Aim: Notwithstanding the widely accepted idea that following disuse skeletal muscles become faster, an increase in shortening velocity was previously observed mostly in fibers containing type 1 myosin, whereas a decrease was generally found in fibers containing type 2B myosin. In this study unloaded shortening velocity of pure type 1 and 2B fibers from hindlimb unloaded mice was determined and a decrease in type 2B fibers was found. Methods: To clarify whether the decrease in shortening velocity could depend on alterations of myosin motor function, an in vitro motility assay approach was applied to study pure type 1 and pure type 2B myosin from hindlimb unloaded mice.
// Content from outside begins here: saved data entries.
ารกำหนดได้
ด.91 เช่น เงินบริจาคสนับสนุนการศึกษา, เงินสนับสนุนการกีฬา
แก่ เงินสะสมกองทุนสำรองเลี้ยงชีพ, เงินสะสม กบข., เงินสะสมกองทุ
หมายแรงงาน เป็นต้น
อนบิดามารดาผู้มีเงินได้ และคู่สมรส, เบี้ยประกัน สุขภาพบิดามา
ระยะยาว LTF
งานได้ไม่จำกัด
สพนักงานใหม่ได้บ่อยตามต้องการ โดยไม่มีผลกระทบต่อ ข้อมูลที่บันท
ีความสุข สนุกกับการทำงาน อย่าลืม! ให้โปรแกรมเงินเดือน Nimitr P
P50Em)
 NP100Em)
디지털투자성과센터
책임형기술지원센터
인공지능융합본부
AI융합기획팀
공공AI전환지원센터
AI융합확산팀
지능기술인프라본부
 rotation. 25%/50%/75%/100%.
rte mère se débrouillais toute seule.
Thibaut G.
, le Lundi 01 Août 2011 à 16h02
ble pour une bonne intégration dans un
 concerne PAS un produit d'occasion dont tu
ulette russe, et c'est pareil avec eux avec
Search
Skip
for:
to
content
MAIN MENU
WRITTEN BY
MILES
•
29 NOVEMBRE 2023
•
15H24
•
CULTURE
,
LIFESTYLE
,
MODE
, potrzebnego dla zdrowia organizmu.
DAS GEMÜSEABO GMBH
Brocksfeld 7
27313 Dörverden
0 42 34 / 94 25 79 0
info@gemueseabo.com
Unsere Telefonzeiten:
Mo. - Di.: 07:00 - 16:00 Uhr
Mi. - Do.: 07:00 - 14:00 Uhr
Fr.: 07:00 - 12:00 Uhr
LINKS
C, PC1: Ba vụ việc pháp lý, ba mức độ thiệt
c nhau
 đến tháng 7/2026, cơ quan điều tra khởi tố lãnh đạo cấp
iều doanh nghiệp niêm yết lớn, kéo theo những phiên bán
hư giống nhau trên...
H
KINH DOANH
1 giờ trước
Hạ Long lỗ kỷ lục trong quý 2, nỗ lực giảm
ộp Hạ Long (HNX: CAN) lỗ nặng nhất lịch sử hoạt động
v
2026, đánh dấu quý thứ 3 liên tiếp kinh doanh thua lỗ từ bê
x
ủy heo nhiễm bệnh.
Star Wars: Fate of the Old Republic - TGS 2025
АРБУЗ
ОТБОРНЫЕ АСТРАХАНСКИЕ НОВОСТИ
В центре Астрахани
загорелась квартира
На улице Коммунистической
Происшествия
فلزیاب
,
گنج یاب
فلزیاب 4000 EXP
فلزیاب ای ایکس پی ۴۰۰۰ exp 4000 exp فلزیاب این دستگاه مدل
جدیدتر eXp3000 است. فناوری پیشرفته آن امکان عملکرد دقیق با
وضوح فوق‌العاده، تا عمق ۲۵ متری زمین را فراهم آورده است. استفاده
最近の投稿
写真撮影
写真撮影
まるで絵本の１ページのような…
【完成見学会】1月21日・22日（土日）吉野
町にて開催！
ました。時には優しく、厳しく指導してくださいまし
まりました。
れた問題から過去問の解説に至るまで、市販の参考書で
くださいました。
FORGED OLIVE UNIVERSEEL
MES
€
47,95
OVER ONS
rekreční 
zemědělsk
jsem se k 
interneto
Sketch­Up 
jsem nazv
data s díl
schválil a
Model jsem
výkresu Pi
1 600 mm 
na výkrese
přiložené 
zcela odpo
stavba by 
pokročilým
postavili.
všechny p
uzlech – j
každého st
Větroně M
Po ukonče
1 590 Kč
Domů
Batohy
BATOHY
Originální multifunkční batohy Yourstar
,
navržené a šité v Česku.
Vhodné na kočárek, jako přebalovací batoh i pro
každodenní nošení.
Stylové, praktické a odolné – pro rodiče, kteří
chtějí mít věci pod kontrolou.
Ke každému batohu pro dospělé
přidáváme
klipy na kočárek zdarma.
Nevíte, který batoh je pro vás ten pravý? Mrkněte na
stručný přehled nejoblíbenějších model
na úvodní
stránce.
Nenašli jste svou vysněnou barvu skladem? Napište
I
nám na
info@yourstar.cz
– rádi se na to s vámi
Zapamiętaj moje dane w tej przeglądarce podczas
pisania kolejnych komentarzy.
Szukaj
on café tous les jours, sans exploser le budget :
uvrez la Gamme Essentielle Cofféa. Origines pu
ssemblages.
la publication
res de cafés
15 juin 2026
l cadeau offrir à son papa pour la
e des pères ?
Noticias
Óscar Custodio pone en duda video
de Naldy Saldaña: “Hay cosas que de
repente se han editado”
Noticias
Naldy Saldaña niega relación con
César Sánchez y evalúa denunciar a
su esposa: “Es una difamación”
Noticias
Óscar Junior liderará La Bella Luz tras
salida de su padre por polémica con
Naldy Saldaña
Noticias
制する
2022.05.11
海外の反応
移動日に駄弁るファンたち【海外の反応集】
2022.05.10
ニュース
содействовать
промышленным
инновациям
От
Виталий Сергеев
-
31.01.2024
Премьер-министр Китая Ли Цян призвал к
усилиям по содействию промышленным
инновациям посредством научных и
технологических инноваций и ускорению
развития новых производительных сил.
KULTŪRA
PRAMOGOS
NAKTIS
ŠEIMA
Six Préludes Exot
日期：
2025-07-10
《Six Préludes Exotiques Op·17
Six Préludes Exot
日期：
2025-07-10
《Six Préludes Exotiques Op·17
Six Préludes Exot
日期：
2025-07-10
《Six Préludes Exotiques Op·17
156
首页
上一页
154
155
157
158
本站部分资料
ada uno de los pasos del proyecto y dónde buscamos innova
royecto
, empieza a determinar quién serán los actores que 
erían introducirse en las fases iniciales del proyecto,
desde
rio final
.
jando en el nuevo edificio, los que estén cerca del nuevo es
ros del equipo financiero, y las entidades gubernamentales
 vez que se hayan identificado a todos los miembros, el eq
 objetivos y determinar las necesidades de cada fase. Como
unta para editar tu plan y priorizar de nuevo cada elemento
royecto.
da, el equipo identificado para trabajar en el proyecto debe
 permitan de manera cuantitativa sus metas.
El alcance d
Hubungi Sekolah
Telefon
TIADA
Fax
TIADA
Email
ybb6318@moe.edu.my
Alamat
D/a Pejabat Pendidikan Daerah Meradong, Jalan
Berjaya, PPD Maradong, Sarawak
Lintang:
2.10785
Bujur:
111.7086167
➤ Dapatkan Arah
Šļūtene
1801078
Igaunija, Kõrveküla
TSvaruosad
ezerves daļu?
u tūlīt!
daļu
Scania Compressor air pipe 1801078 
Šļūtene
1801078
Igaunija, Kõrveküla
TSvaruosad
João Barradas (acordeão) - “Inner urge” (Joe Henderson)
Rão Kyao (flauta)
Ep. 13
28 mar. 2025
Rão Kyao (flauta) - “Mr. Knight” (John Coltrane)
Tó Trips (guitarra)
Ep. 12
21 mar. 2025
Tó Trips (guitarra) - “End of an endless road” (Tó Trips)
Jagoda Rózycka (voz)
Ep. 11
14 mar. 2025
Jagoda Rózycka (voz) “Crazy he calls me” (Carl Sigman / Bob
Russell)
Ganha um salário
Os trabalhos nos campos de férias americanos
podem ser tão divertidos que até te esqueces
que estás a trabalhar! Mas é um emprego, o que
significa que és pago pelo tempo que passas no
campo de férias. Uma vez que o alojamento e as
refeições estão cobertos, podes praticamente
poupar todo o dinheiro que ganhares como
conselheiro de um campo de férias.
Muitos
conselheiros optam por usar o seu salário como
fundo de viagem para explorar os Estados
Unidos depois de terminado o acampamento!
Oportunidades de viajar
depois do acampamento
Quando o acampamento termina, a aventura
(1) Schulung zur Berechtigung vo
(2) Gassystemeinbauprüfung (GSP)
The latter approach, assessing actin sliding velocity on isolated myosin in the absence of other myofibrillar proteins, enabled to directly investigate myosin motor function. Results: Actin sliding velocity was significantly lower on type 2B myosin following unloading (2.70±0.32 μms-1) than in control conditions (4.11±0.35 μms-1), whereas actin sliding velocity of type 1 myosin was not different following unloading (0.89±0.04 μms-1) compared to control conditions (0.84±0.17 μms-1). Myosin light chain isoform composition of type 2B myosin from hindlimb unloaded and control mice was not different. No oxidation of either type 1 or 2B myosin was observed. Higher phosphorylation of regulatory myosin light chain in type 2B myosin after unloading was found. Conclusion: Results suggest that the observed lower shortening velocity of type 2B fibers following unloading could be related to slowing of actomyosin kinetics in the presence of myosin light chain phosphorylation.